Work required –
For the records below, output every line from the one holding "User Comments and Case Studies" through the final line, unaltered, and no other lines.

[Input material Boundary: Start]

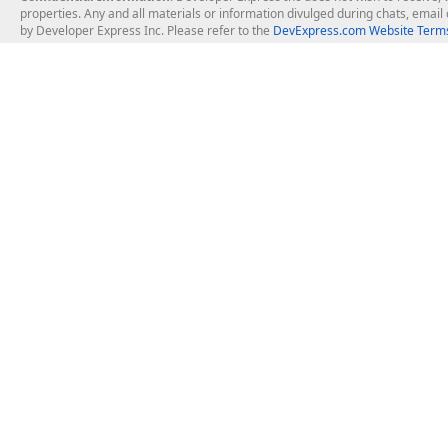
properties. Any and all materials or information divulged during chats, emai
by Developer Express Inc. Please refer to the
DevExpress.com Website Terms
About Us
Windows Deskt
About DevExpress
WinForms
Careers at DevExpress
WPF
News
VCL
Our Awards
Desktop Repor
Events, Meetups and Tradeshows
User Comments and Case Studies
Enterprise & Se
MVP Program
Logos and Artwork
Business Intel
Report & Dash
Office & PDF Fi
Frequently Asked Questions
Product Licensing
Mobile Control
Purchasing FAQ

[Input material Boundary: End]

Worked solution –
User Comments and Case Studies
Enterprise & Se
MVP Program
Logos and Artwork
Business Intel
Report & Dash
Office & PDF Fi
Frequently Asked Questions
Product Licensing
Mobile Control
Purchasing FAQ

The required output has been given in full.